L’influence saoudienne s’appuie sur 4 vecteurs-clefs : le FSD, la BID, l’OPEP et l’Islam. Créé en 1975, le FSD (Fonds Saoudien pour le Développement) attribue à l’Afrique, sous forme de dons ou de prêts, 52 % des sommes décaissées, soit plus de 4 milliards de dollars destinés à financer la santé, l’école, l’accès à l’eau et à l’électricité, etc. 18 pays d’une Afrique de l’Ouest élargie, – puisqu’on y retrouve la Somalie, le Gabon ou le Tchad -, bénéficient des financements du FSD. Au Sahel, la Mauritanie, l’un des piliers de la politique africaine du royaume wahhabite depuis longtemps, est le principal bénéficiaire des crédits du FSD. Autre vecteur d’influence, la Banque Islamique de Développement (BID), créée en 1973 et dont le siège est à Djeddah. Si la BID compte 57 pays membres actionnaires, Ryad, qui détient 23,5 % du capital, y joue un rôle important. L’Afrique reçoit actuellement 23 % des fonds consentis par la BID. L’influence de l’Arabie saoudite est aussi très importante au sein de l’OPEP (Organisation des Pays Exportateurs de Pétrole), dont 7 pays africains sur 14 sont membres. Autre vecteur d’influence, l’Islam, qui, spirituellement et politiquement, confère à l’Arabie saoudite un poids symbolique fort en Afrique.

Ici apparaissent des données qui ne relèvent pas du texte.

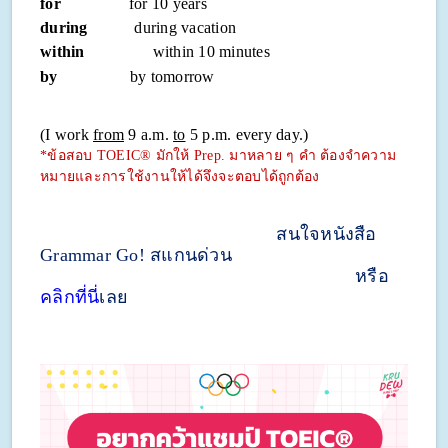
for
for 10 years
during
during vacation
within
within 10 minutes
by
by tomorrow
(I work
from
9 a.m.
to
5 p.m. every day.)
*ข้อสอบ TOEIC® มักให้ Prep. มาหลาย ๆ คำ ต้องจำความ
หมายและการใช้งานให้ได้จึงจะตอบได้ถูกต้อง
สนใจหนังสือ
Grammar Go! สแกนด่วน
หรือ
คลิกที่นี่
เลย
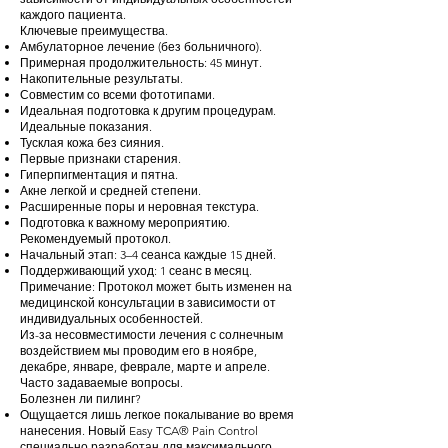
каждого пациента.
Ключевые преимущества.
Амбулаторное лечение (без больничного).
Примерная продолжительность: 45 минут.
Накопительные результаты.
Совместим со всеми фототипами.
Идеальная подготовка к другим процедурам.
Идеальные показания.
Тусклая кожа без сияния.
Первые признаки старения.
Гиперпигментация и пятна.
Акне легкой и средней степени.
Расширенные поры и неровная текстура.
Подготовка к важному мероприятию.
Рекомендуемый протокол.
Начальный этап: 3–4 сеанса каждые 15 дней.
Поддерживающий уход: 1 сеанс в месяц.
Примечание: Протокол может быть изменен на
медицинской консультации в зависимости от
индивидуальных особенностей.
Из-за несовместимости лечения с солнечным
воздействием мы проводим его в ноябре,
декабре, январе, феврале, марте и апреле.
Часто задаваемые вопросы.
Болезнен ли пилинг?
Ощущается лишь легкое покалывание во время
нанесения. Новый Easy TCA® Pain Control
специально разработан для максимального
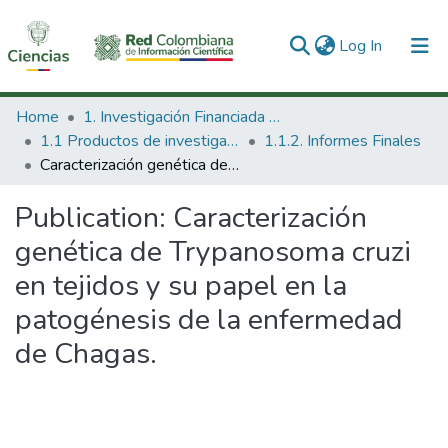
(current)
Log In
Communities & Collections
Home
1. Investigación Financiada con Recursos Públicos
1.1 Productos de investigación
1.1.2. Informes Finales
All of DSpace
Caracterización genética de Trypanosoma cruzi en tejidos y su papel en la patogénesis de la enfermedad de Chagas.
Statistics
Publication:
Caracterización
genética de Trypanosoma cruzi
en tejidos y su papel en la
patogénesis de la enfermedad
de Chagas.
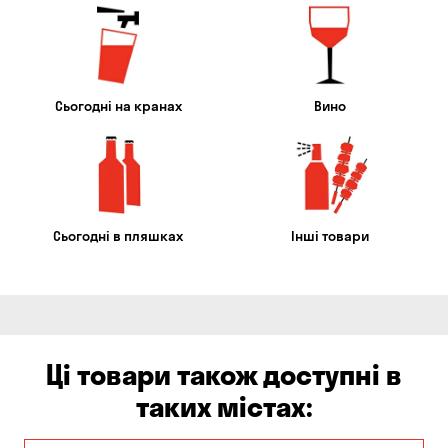
Сьогодні на кранах
Вино
Сьогодні в пляшках
Інші товари
Ці товари також доступні в
таких містах:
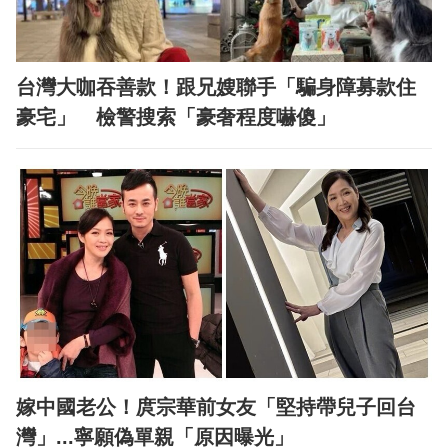
台灣大咖吞善款！跟兄嫂聯手「騙身障募款住
豪宅」 檢警搜索「豪奢程度嚇傻」
嫁中國老公！庹宗華前女友「堅持帶兒子回台
灣」...寧願偽單親「原因曝光」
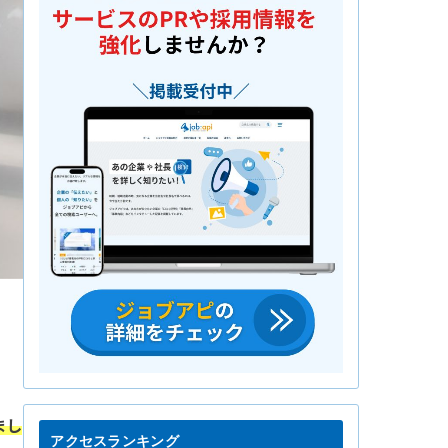
まし
アクセスランキング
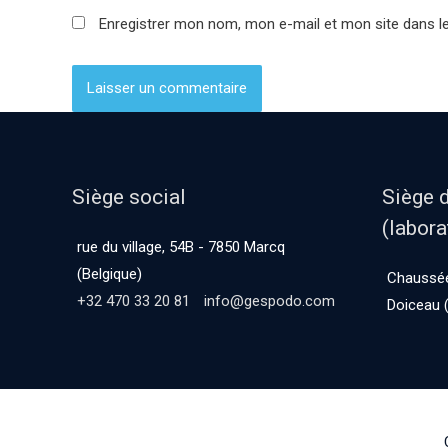
Enregistrer mon nom, mon e-mail et mon site dans l
Siège social
Siège 
(labora
rue du village, 54B - 7850 Marcq
(Belgique)
Chaussée
+32 470 33 20 81
info@gespodo.com
Doiceau (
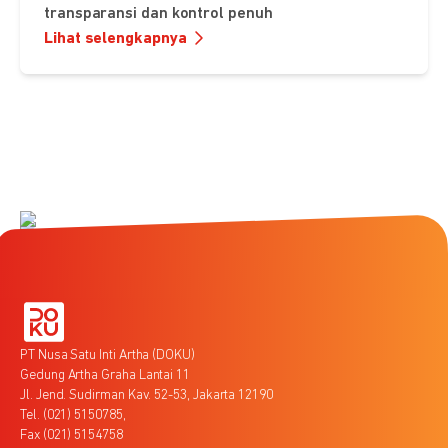
transparansi dan kontrol penuh
Lihat selengkapnya
PT Nusa Satu Inti Artha (DOKU)
Gedung Artha Graha Lantai 11
Jl. Jend. Sudirman Kav. 52-53, Jakarta 12190
Tel. (021) 5150785,
Fax (021) 5154758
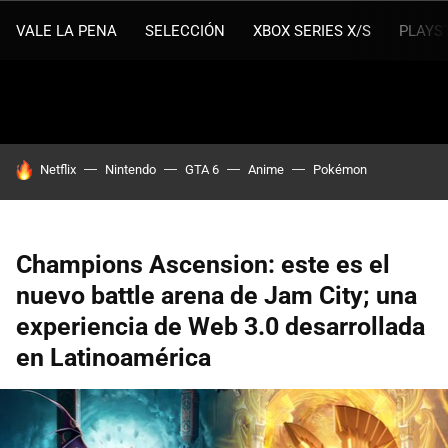
VALE LA PENA
SELECCIÓN
XBOX SERIES X/S
PLAYS
HOY SE HABLA DE
Netflix
Nintendo
GTA 6
Anime
Pokémon
Champions Ascension: este es el
nuevo battle arena de Jam City; una
experiencia de Web 3.0 desarrollada
en Latinoamérica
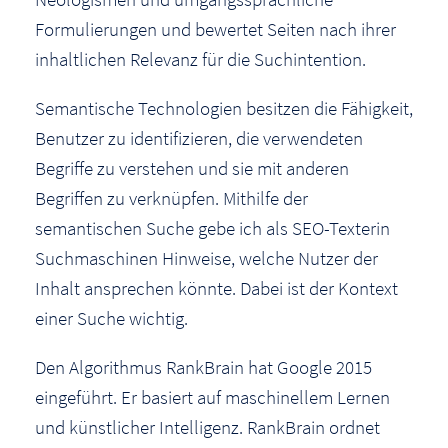
Formulierungen und bewertet Seiten nach ihrer
inhaltlichen Relevanz für die Suchintention.
Semantische Technologien besitzen die Fähigkeit,
Benutzer zu identifizieren, die verwendeten
Begriffe zu verstehen und sie mit anderen
Begriffen zu verknüpfen. Mithilfe der
semantischen Suche gebe ich als SEO-Texterin
Suchmaschinen Hinweise, welche Nutzer der
Inhalt ansprechen könnte. Dabei ist der Kontext
einer Suche wichtig.
Den Algorithmus RankBrain hat Google 2015
eingeführt. Er basiert auf maschinellem Lernen
und künstlicher Intelligenz. RankBrain ordnet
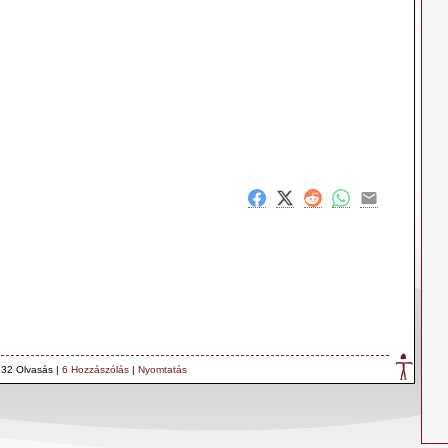
32 Olvasás |
6 Hozzászólás
|
Nyomtatás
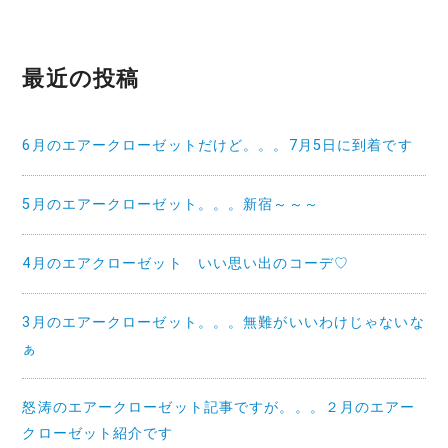
最近の投稿
6月のエアークローゼットだけど。。。7月5日に到着です
5月のエアークローゼット。。。新宿～～～
4月のエアクローゼット いい思い出のコーデ♡
3月のエアークローゼット。。。無難がいいわけじゃないな
ぁ
怒涛のエアークローゼット記事ですが。。。２月のエアー
クローゼット紹介です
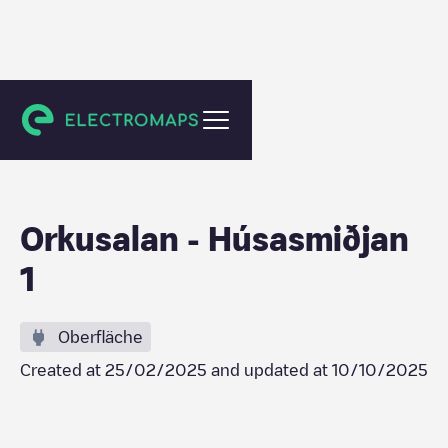
Akureyri
Orkusalan - Húsasmiðjan
1
Oberfläche
Created at
25/02/2025
and updated at
10/10/2025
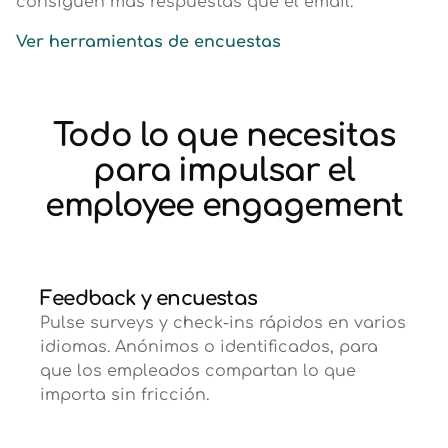
consiguen más respuestas que el email.
Ver herramientas de encuestas
Todo lo que necesitas
para impulsar el
employee engagement
Feedback y encuestas
Pulse surveys y check-ins rápidos en varios
idiomas. Anónimos o identificados, para
que los empleados compartan lo que
importa sin fricción.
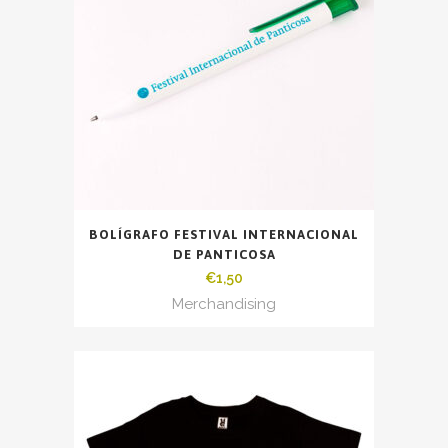
BOLÍGRAFO FESTIVAL INTERNACIONAL
DE PANTICOSA
€
1,50
Merchandising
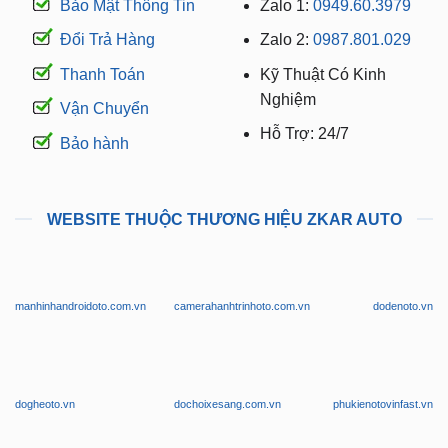
Bảo Mật Thông Tin
Zalo 1:
0949.60.3979
Đổi Trả Hàng
Zalo 2:
0987.801.029
Thanh Toán
Kỹ Thuật Có Kinh
Nghiệm
Vận Chuyển
Hỗ Trợ: 24/7
Bảo hành
WEBSITE THUỘC THƯƠNG HIỆU ZKAR AUTO
manhinhandroidoto.com.vn
camerahanhtrinhoto.com.vn
dodenoto.vn
dogheoto.vn
dochoixesang.com.vn
phukienotovinfast.vn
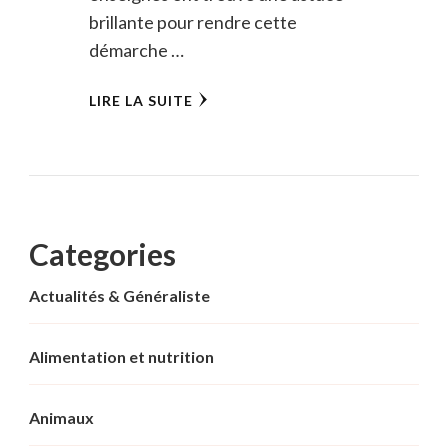
brillante pour rendre cette
démarche …
LIRE LA SUITE
Categories
Actualités & Généraliste
Alimentation et nutrition
Animaux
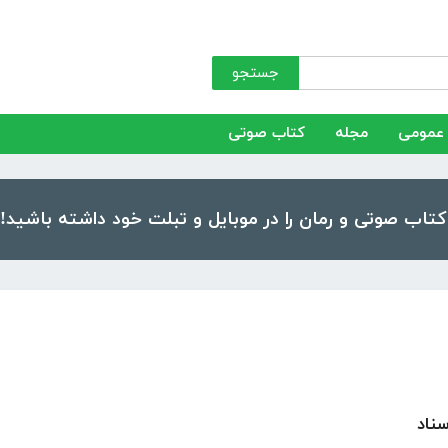
جستجو
عمومی
مجله
کتاب صوتی
ناد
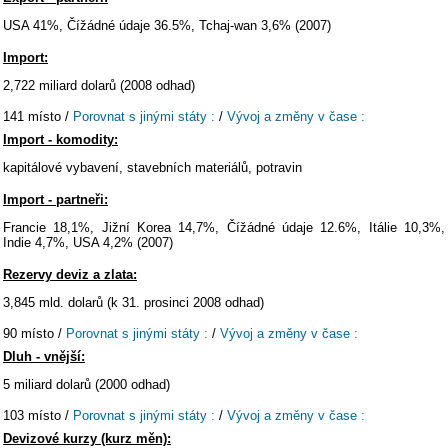
USA 41%, Čížádné údaje 36.5%, Tchaj-wan 3,6% (2007)
Import:
2,722 miliard dolarů (2008 odhad)
141 místo /
Porovnat s jinými státy :
/
Vývoj a změny v čase :
Import - komodity:
kapitálové vybavení, stavebních materiálů, potravin
Import - partneři:
Francie 18,1%, Jižní Korea 14,7%, Čížádné údaje 12.6%, Itálie 10,3%,
Indie 4,7%, USA 4,2% (2007)
Rezervy deviz a zlata:
3,845 mld. dolarů (k 31. prosinci 2008 odhad)
90 místo /
Porovnat s jinými státy :
/
Vývoj a změny v čase :
Dluh - vnější:
5 miliard dolarů (2000 odhad)
103 místo /
Porovnat s jinými státy :
/
Vývoj a změny v čase :
Devizové kurzy (kurz měn):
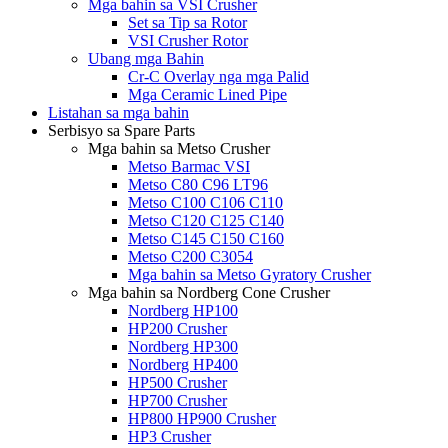
Mga bahin sa VSI Crusher
Set sa Tip sa Rotor
VSI Crusher Rotor
Ubang mga Bahin
Cr-C Overlay nga mga Palid
Mga Ceramic Lined Pipe
Listahan sa mga bahin
Serbisyo sa Spare Parts
Mga bahin sa Metso Crusher
Metso Barmac VSI
Metso C80 C96 LT96
Metso C100 C106 C110
Metso C120 C125 C140
Metso C145 C150 C160
Metso C200 C3054
Mga bahin sa Metso Gyratory Crusher
Mga bahin sa Nordberg Cone Crusher
Nordberg HP100
HP200 Crusher
Nordberg HP300
Nordberg HP400
HP500 Crusher
HP700 Crusher
HP800 HP900 Crusher
HP3 Crusher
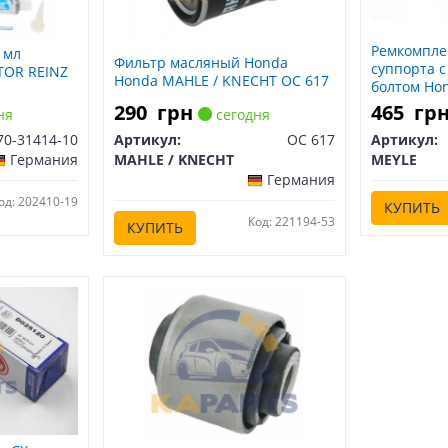
Ремкомпле
 мл
Фильтр масляный Honda
суппорта 
CTOR REINZ
Honda MAHLE / KNECHT OC 617
болтом Hon
0006/S
290
грн
465
гр
ня
сегодня
70-31414-10
Артикул:
OC 617
Артикул:
Германия
MAHLE / KNECHT
MEYLE
Германия
од: 202410-19
КУПИТЬ
Код: 221194-53
КУПИТЬ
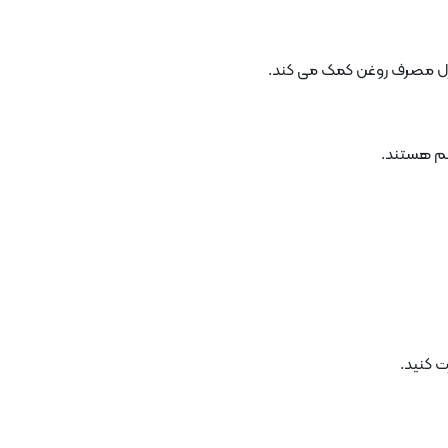
ت کنید.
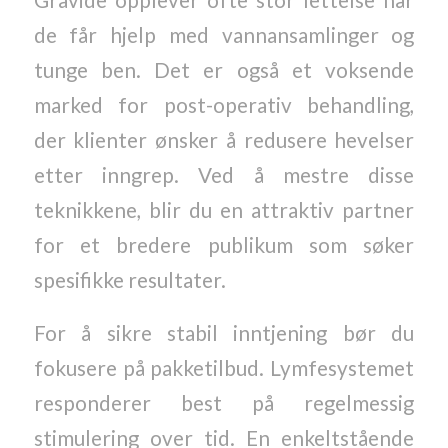
Gravide opplever ofte stor lettelse når
de får hjelp med vannansamlinger og
tunge ben. Det er også et voksende
marked for post-operativ behandling,
der klienter ønsker å redusere hevelser
etter inngrep. Ved å mestre disse
teknikkene, blir du en attraktiv partner
for et bredere publikum som søker
spesifikke resultater.
For å sikre stabil inntjening bør du
fokusere på pakketilbud. Lymfesystemet
responderer best på regelmessig
stimulering over tid. En enkeltstående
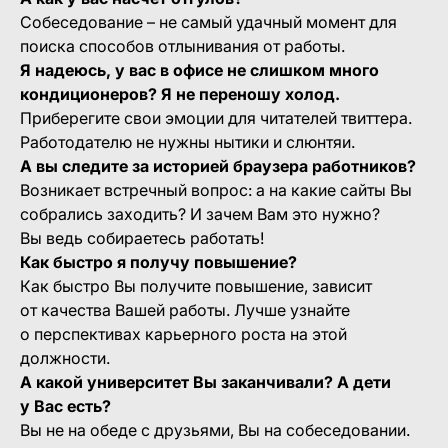
Собеседование – не самый удачный момент для
поиска способов отлынивания от работы.
Я надеюсь, у вас в офисе не слишком много
кондиционеров? Я не переношу холод.
Приберегите свои эмоции для читателей твиттера.
Работодателю не нужны нытики и слюнтяи.
А вы следите за историей браузера работников?
Возникает встречный вопрос: а на какие сайты Вы
собрались заходить? И зачем Вам это нужно?
Вы ведь собираетесь работать!
Как быстро я получу повышение?
Как быстро Вы получите повышение, зависит
от качества Вашей работы. Лучше узнайте
о перспективах карьерного роста на этой
должности.
А какой университет Вы заканчивали? А дети
у Вас есть?
Вы не на обеде с друзьями, Вы на собеседовании.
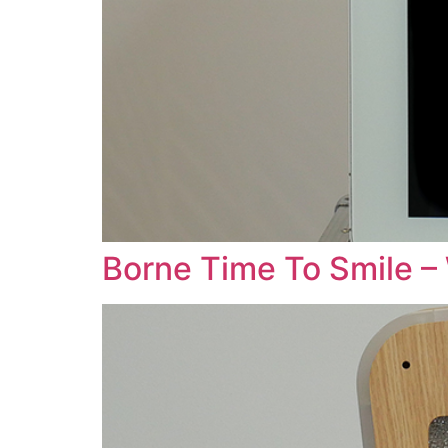
Borne Time To Smile 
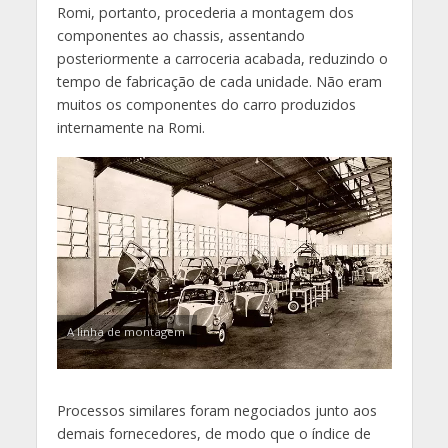
Romi, portanto, procederia a montagem dos
componentes ao chassis, assentando
posteriormente a carroceria acabada, reduzindo o
tempo de fabricação de cada unidade. Não eram
muitos os componentes do carro produzidos
internamente na Romi.
A linha de montagem
Processos similares foram negociados junto aos
demais fornecedores, de modo que o índice de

La Côte d’Ivoire et l’Arabie saoudite

Depuis l’établissement de leurs relations diplomatiques en 1993, le rapprochement entre la Côte d’Ivoire et l’Arabie saoudite s’est accéléré avec l’arrivée du Président Alassane Ouattara au pouvoir. Le ministre d’État saoudien chargé des pays africains, Ahmad Ben Abdelaziz Kattan, lors de sa visite à Abidjan, a tenu à souligner le prestige dont jouit le Président ivoirien Alassane Ouattara auprès du Roi saoudien et du Prince héritier. 

En septembre 2019, lors d’une visite d’État à Djeddah, à l’invitation du roi Salmane, Alassane Ouattara a rencontré le ministre saoudien des Affaires étrangères, Ibrahim Abdulaziz Al Assaf, et le président du Fonds Saoudien de Développement (FSD), Ahmed Bin Ageel Al Katib. Cette rencontre a permis de renforcer la coopération entre les deux pays. Récemment, le gouvernement ivoirien a adopté un décret portant ratification de l’Accord-cadre de coopération entre les deux pays signé le 5 février 2021 à Abidjan. La Côte d’Ivoire aura ainsi plus facilement accès au FIS (Fonds d’Investissement Saoudien). À l’image de ce que fait le Qatar, la diplomatie sportive fait partie des nouveaux domaines investis par le prince héritier Mohammed Ben Salmane. L’ancien footballeur international Olivier Kapo s’appuie sur ses relais en Arabie saoudite pour développer à Abidjan son centre de formation inspiré de celui des clubs professionnels comme le PSG ou Auxerre.  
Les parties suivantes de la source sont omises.